Suppose we have two vector spaces $C,V$, consider their tensor product $C\otimes V$ and a linear map $\rho:V\rightarrow C\otimes V$.
Let $(v_i\quad i\in I)$ be a basis of $V$.
Suppose that we can write the action of $\rho$ as follows: $\forall i\in I: \rho(v_i)=\sum_{j\in I}c_{i,j}v_j$. Now, I am asked to show that $t_V=\sum_{i\in I} c_{ii}$ is basis independent. This is a sort of trace, I think.

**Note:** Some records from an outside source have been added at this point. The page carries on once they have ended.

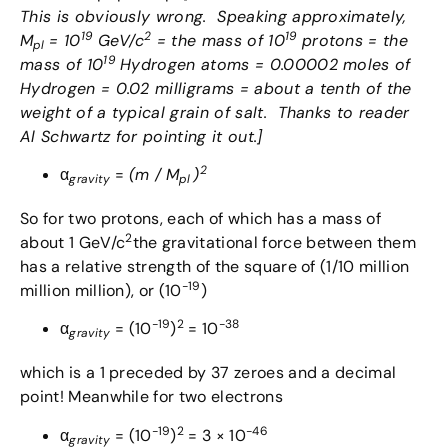
This is obviously wrong. Speaking approximately,
19
2
19
M
= 10
GeV/c
= the mass of 10
protons = the
pl
19
mass of 10
Hydrogen atoms = 0.00002 moles of
Hydrogen = 0.02 milligrams = about a tenth of the
weight of a typical grain of salt. Thanks to reader
Al Schwartz for pointing it out.]
2
α
=
(m / M
)
gravity
pl
So for two protons, each of which has a mass of
2
about 1 GeV/c
the gravitational force between them
has a relative strength of the square of (1/10 million
-19
million million), or (10
)
-19
2
-38
α
= (10
)
= 10
gravity
which is a 1 preceded by 37 zeroes and a decimal
point! Meanwhile for two electrons
-19
2
-46
α
= (10
)
= 3 × 10
gravity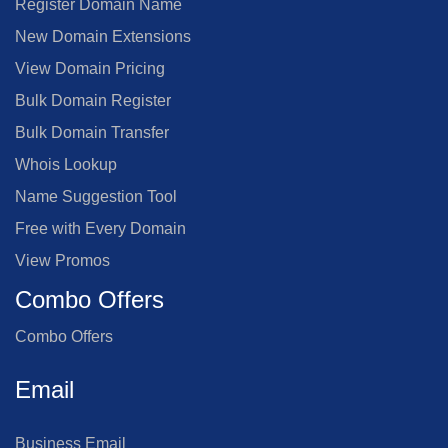
Register Domain Name
New Domain Extensions
View Domain Pricing
Bulk Domain Register
Bulk Domain Transfer
Whois Lookup
Name Suggestion Tool
Free with Every Domain
View Promos
Combo Offers
Combo Offers
Email
Business Email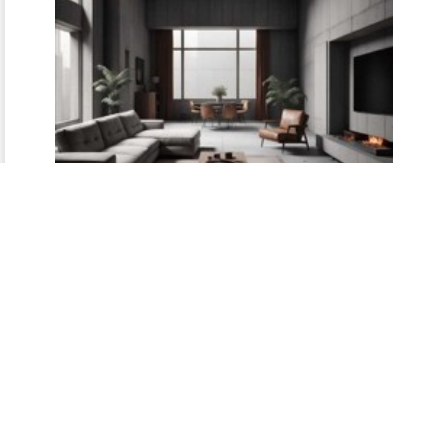
Minimalist Calm
Testimonials highlighting the
peace and clarity achieved
through clutter‑free, minimalist
interiors.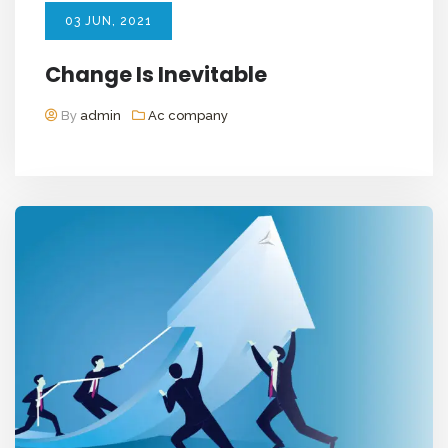
03
JUN
, 2021
Change Is Inevitable
By
admin
Ac company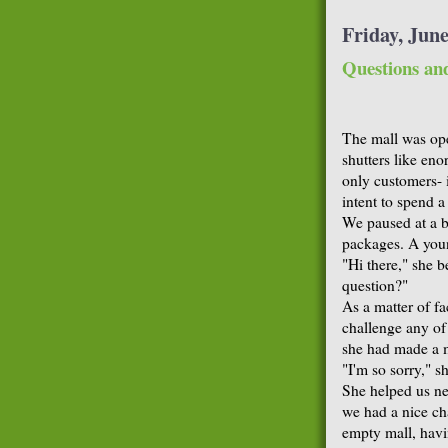
Friday, June
Questions an
The mall was open
shutters like en
only customers- i
intent to spend a
We paused at a b
packages. A youn
"Hi there," she 
question?"
As a matter of fa
challenge any of
she had made a m
"I'm so sorry," sh
She helped us ne
we had a nice ch
empty mall, havi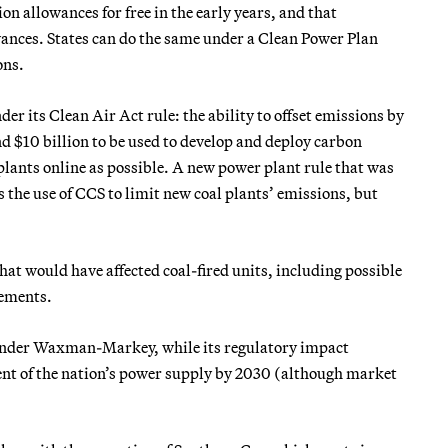
n allowances for free in the early years, and that
wances. States can do the same under a Clean Power Plan
ons.
der its Clean Air Act rule: the ability to offset emissions by
d $10 billion to be used to develop and deploy carbon
plants online as possible. A new power plant rule that was
s the use of CCS to limit new coal plants’ emissions, but
t would have affected coal-fired units, including possible
rements.
 under Waxman-Markey, while its regulatory impact
ent of the nation’s power supply by 2030 (although market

Now, I am trying to write the sum in a basis independent way, but the only thing I noticed is that we can write: $$t_V=\left(C\otimes\sum_{i\in I} v_i^*\right)\rho\left(\sum_{i\in I} v_i \right)$$ where $(v_i^*\quad i\in I)$ is the dual basis of $(v_i\quad i\in I)$.
This should be intuitively basis independent, since given any basis, we can canonically write $t_V$ as above. Anyhow, I am not sure about how to build an argument.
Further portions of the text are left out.